OK so all this stuff about 'coding a software renderer as if its x86' is pure horseshit.
Scheduling & API is all thats 'in software' & the API is already in software for ATI/Nvidia anyway.
Well yes and no. The difference between ATi/nVidia and Intel isn't as large as Intel wants you to believe.
You could code a software renderer with eg Cuda aswell, if you so desire. In fact, nVidia has an offline renderer by the name of Gelato, which has been around since the GeForce 6.
It's not x86, but other than that it's a 'software' implementation of a renderer, implementing various features and rendering techniques that are not natively supported by the hardware, but can be implemented through software routines.
To write your own software renderer to make use of Larrabee, you'd need to write your own everything including a scheduler that can load balance & hide latency across tens of cores & many many threads!
Presumably Intel would provide libraries to provide those functions for you but then you're still using a 3rd party API.
Yes, but the idea behind all that is that you can implement an alternative renderer, and not be bound by the limits of the Direct3D or OpenGL programming model.
So there will be virtually no limits on what kind of drawing primitives you use, what your shaders can and cannot do, what kind of textures you use etc.

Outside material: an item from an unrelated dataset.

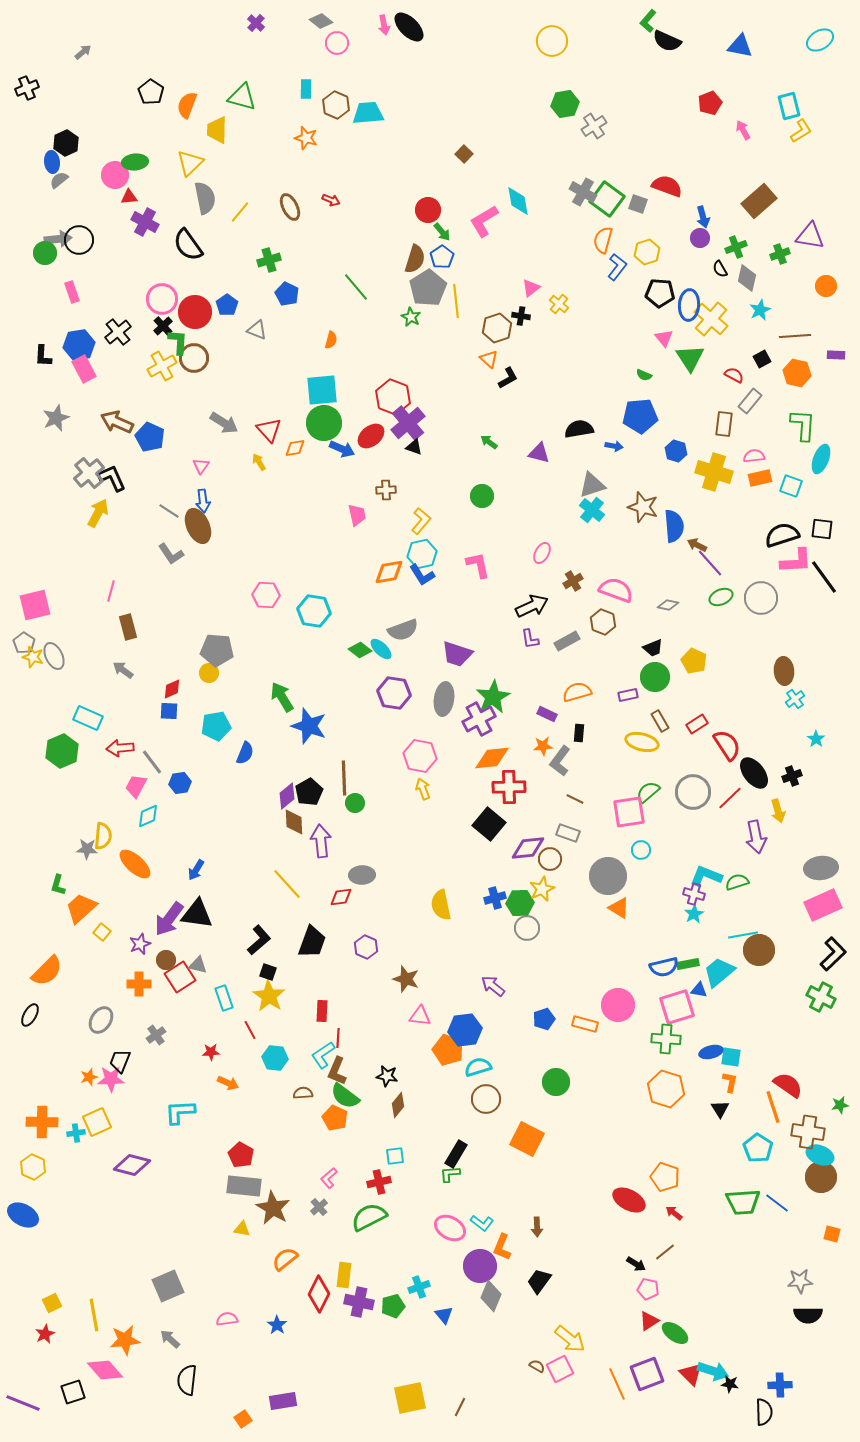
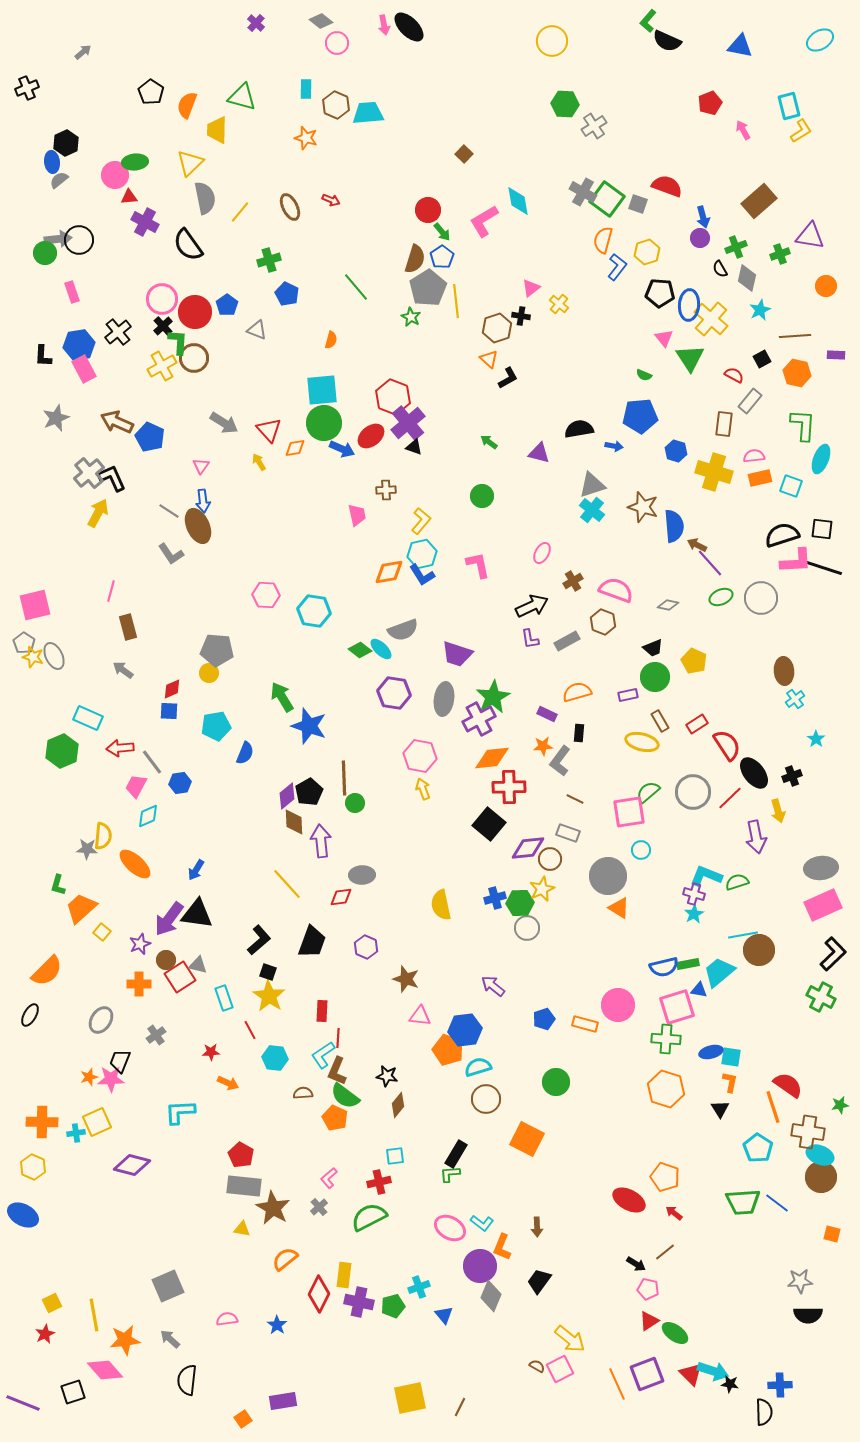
green hexagon at (565, 104): rotated 12 degrees clockwise
black line at (824, 577): moved 9 px up; rotated 36 degrees counterclockwise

Intel has been hinting at raytracing pretty obviously.
So back to the hardware, clock for clock, ignoring special function for the time being (emulated at reduced speed on the x86 int cores?) & assuming that the Larrabee Vec16 only does MADD:
RV770 is 10*(16*(1+1+1+1+1) = 800 SP right?

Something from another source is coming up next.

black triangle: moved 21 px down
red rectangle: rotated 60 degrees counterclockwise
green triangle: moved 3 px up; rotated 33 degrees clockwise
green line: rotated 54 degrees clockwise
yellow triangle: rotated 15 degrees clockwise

A 48 core Larrabee would be 48*(16*1) = 768 SP
So one ATI 16*(1+1+1+1+1) VLIW SIMD = 5 Larrabee cores
It doesn't quite work that way. If you apply this logic to ATi vs nVidia, then ATi would have the fastest GPU by far. Yet it is nVidia that comes out on top.

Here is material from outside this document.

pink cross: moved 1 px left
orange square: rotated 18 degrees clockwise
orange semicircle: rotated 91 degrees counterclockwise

The reason is that nVidia uses its processing units in a completely different way, making it far more efficient than ATi's.
So aside from the number of processing units, one big unknown in this story is how efficient Intel's units will be in practice.
We now know that they will use tile-based rendering, which is quite a different approach from nVidia/ATi. This makes it even harder to make direct comparisons. Basically we know neither the hardware nor the software driving Direct3D/OpenGL applications for Larrabee.
Also, don't forget that each core on Larrabee will get 4-way SMT (HyperThreading). My suspicion is that they will use this 4-way SMT to 'multiplex' shading and 'fixed-function' operations in their rasterizer. One will mostly use the x86 integer units, and the other will use the SIMD unit, so you will get nice parallelism.